For the entire community to come together to tackle global crises, businesses must work with individuals and charities in UK. And this is the kind of co-ordinated CSR-based response we’re witnessing in the UK as we start learning to live with the virus. To keep the economy moving, ensure people are safely employed, and ensure their own business survives, corporate leaders have been going into overdrive. In this time of urgent need, great anxiety and uncertainty, it’s the business community that have built upon their CSR foundations to find ways to help the country.
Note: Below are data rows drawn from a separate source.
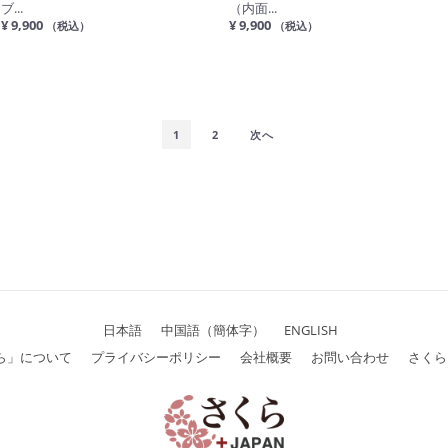
ブ...
（内面...
¥ 9,900
¥ 9,900
（税込）
（税込）
1
2
次へ
日本語
中国語（簡体字）
ENGLISH
ら」について
プライバシーポリシー
会社概要
お問い合わせ
さくら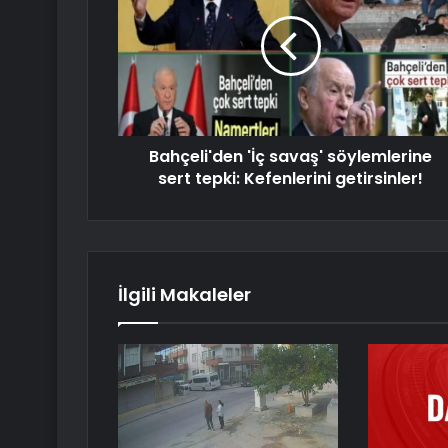
Bahçeli'den 'İç savaş' söylemlerine
sert tepki: Kefenlerini getirsinler!
İlgili Makaleler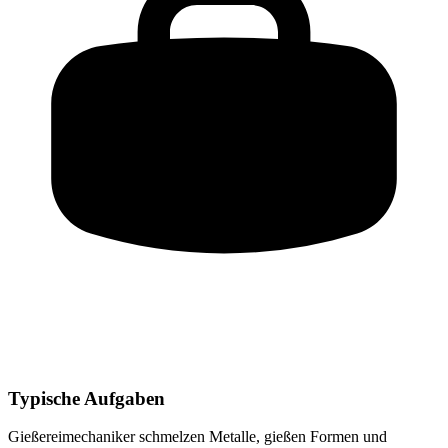
Typische Aufgaben
Gießereimechaniker
schmelzen Metalle, gießen Formen und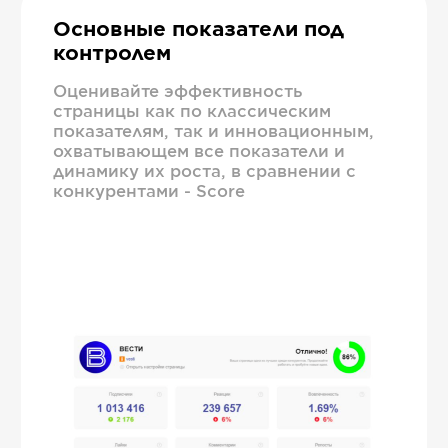
Основные показатели под
контролем
Оценивайте эффективность
страницы как по классическим
показателям, так и инновационным,
охватывающем все показатели и
динамику их роста, в сравнении с
конкурентами - Score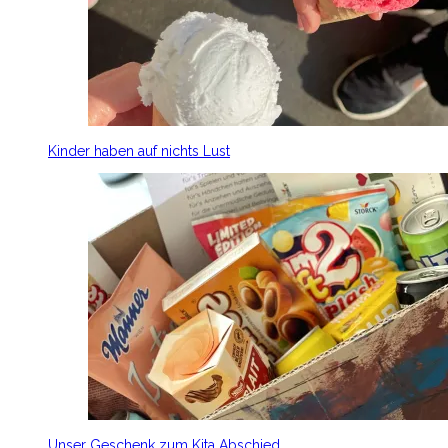
Kinder haben auf nichts Lust
Unser Geschenk zum Kita Abschied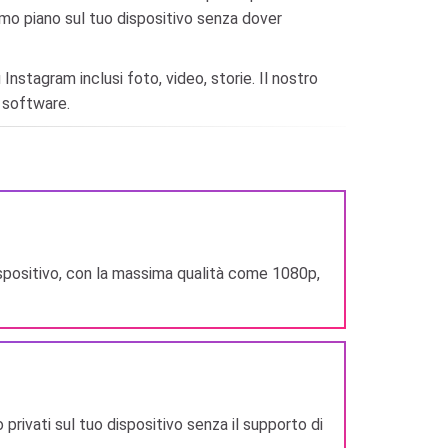
primo piano sul tuo dispositivo senza dover
nstagram inclusi foto, video, storie. Il nostro
n software.
 dispositivo, con la massima qualità come 1080p,
 privati ​​sul tuo dispositivo senza il supporto di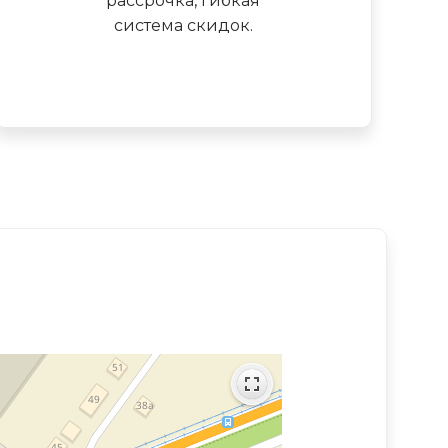
рассрочка, гибкая
система скидок.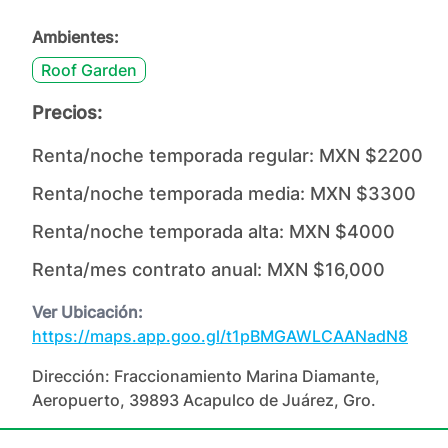
Ambientes:
Roof Garden
Precios:
Renta/noche temporada regular:
MXN $2200
Renta/noche temporada media:
MXN $3300
Renta/noche temporada alta:
MXN $4000
Renta/mes contrato anual:
MXN $16,000
Ver Ubicación:
https://maps.app.goo.gl/t1pBMGAWLCAANadN8
Dirección:
Fraccionamiento Marina Diamante,
Aeropuerto, 39893 Acapulco de Juárez, Gro.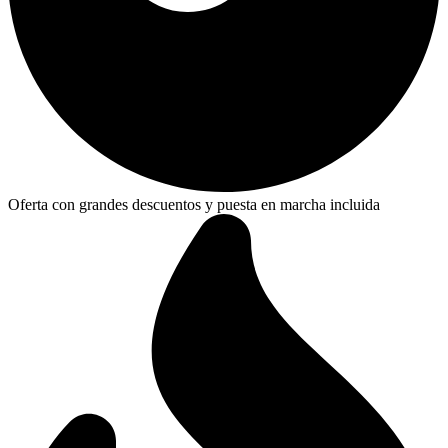
Oferta con grandes descuentos y puesta en marcha incluida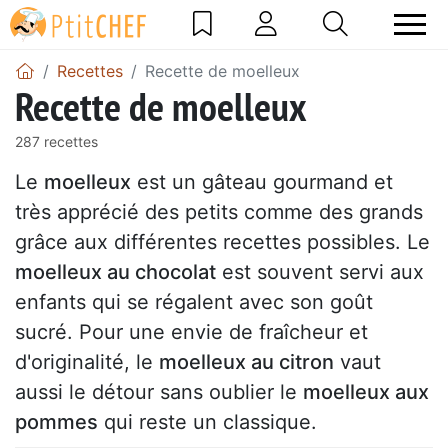
Recettes
Recette de moelleux
Recette de moelleux
287 recettes
Le
moelleux
est un gâteau gourmand et
très apprécié des petits comme des grands
grâce aux différentes recettes possibles. Le
moelleux au chocolat
est souvent servi aux
enfants qui se régalent avec son goût
sucré. Pour une envie de fraîcheur et
d'originalité, le
moelleux au citron
vaut
aussi le détour sans oublier le
moelleux aux
pommes
qui reste un classique.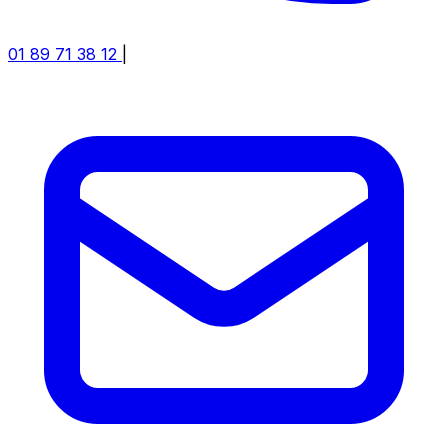
01 89 71 38 12
|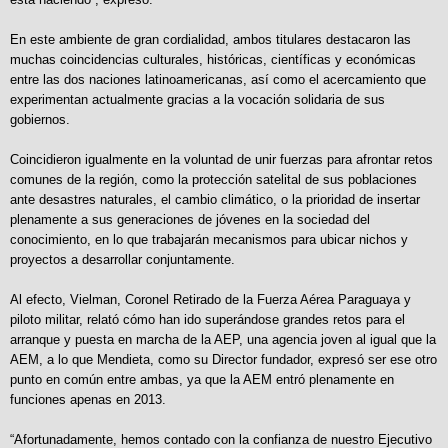
En este ambiente de gran cordialidad, ambos titulares destacaron las
muchas coincidencias culturales, históricas, científicas y económicas
entre las dos naciones latinoamericanas, así como el acercamiento que
experimentan actualmente gracias a la vocación solidaria de sus
gobiernos.
Coincidieron igualmente en la voluntad de unir fuerzas para afrontar retos
comunes de la región, como la protección satelital de sus poblaciones
ante desastres naturales, el cambio climático, o la prioridad de insertar
plenamente a sus generaciones de jóvenes en la sociedad del
conocimiento, en lo que trabajarán mecanismos para ubicar nichos y
proyectos a desarrollar conjuntamente.
Al efecto, Vielman, Coronel Retirado de la Fuerza Aérea Paraguaya y
piloto militar, relató cómo han ido superándose grandes retos para el
arranque y puesta en marcha de la AEP, una agencia joven al igual que la
AEM, a lo que Mendieta, como su Director fundador, expresó ser ese otro
punto en común entre ambas, ya que la AEM entró plenamente en
funciones apenas en 2013.
“Afortunadamente, hemos contado con la confianza de nuestro Ejecutivo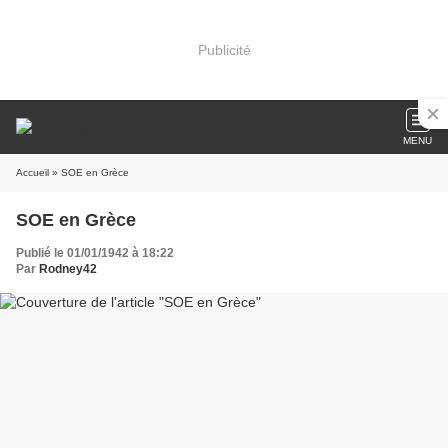
Publicité
MENU
Accueil
» SOE en Grèce
SOE en Grèce
Publié le 01/01/1942 à 18:22
Par
Rodney42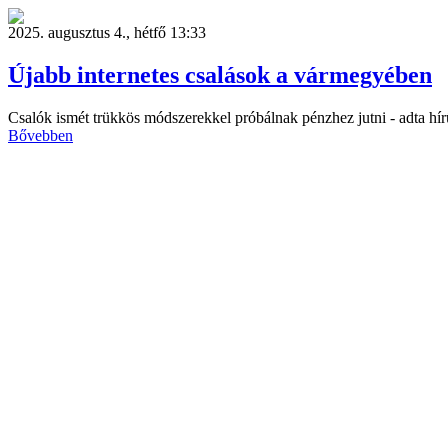
2025. augusztus 4., hétfő 13:33
Újabb internetes csalások a vármegyében
Csalók ismét trükkös módszerekkel próbálnak pénzhez jutni - adta h
Bővebben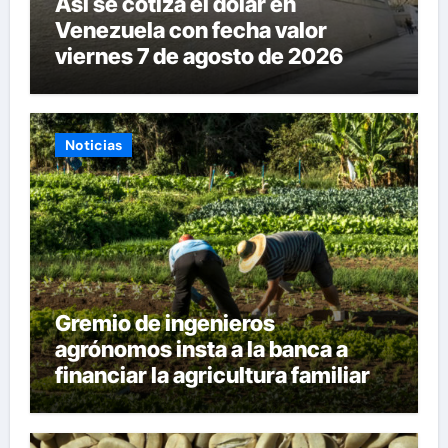
Así se cotiza el dólar en
Venezuela con fecha valor
viernes 7 de agosto de 2026
Noticias
Gremio de ingenieros
agrónomos insta a la banca a
financiar la agricultura familiar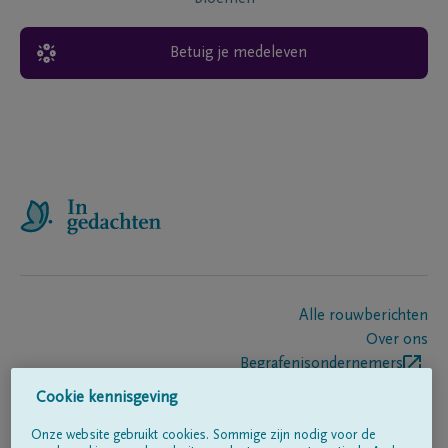
Betuig je medeleven
Alle rouwberichten
Over ons
Begrafenisondernemers
Contact
Cookie kennisgeving
Onze website gebruikt cookies. Sommige zijn nodig voor de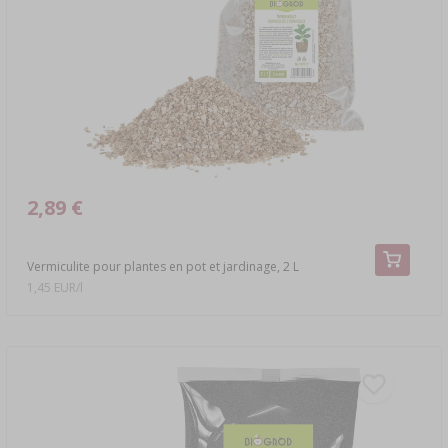
LIVRES SUR LA CHARCUTERIE
›
DAMES-JEANNES
LITTÉRATURE
ARÔME DE FUMÉE
ÉTAGÈRES
›
AROMATISATION
LITTÉRATURE
2,89 €
ANALYSE DU VIN
Vermiculite pour plantes en pot et jardinage, 2 L
1,45 EUR/l
ÉTIQUETTES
UK businesses have stepped up to support the community
UK businesses have offered concessions to support NHS and frontline workers ranging from free food (Dominos), free breakdown cover (AA), free coffee (Starbucks) and myriad other small kindnesses that add up to big gestures. Vehicle manufacturers, 3D printing companies and other innovators are producing much-needed PPE and test swabs. Alcohol brands such as Brewdog immediately put their factories to work producing hand sanitiser at a time when supplies had simply run out.
And on social media all kinds of businesses have extended free activities, secret recipes, discounted entertainment, exercise programmes and online quizzes to ensure isolated people have a way to connect. Mental health charities in UK have fought to keep lines of communication open and small businesses in local communities have set up direct delivery services to vulnerable members of the community.
The Premier League donated £20 million to the NHS, HSBC has pledged £1 million to the National Emergencies Trust and the British Red Cross Coronavirus Appeal… there are too many examples of companies acting on the tenets of CSR to fulfil their responsibilities during this crisis.
It’s clear that CSR is now firmly embedded in the business psyche of global corporations, and that much can be achieved in times of crisis.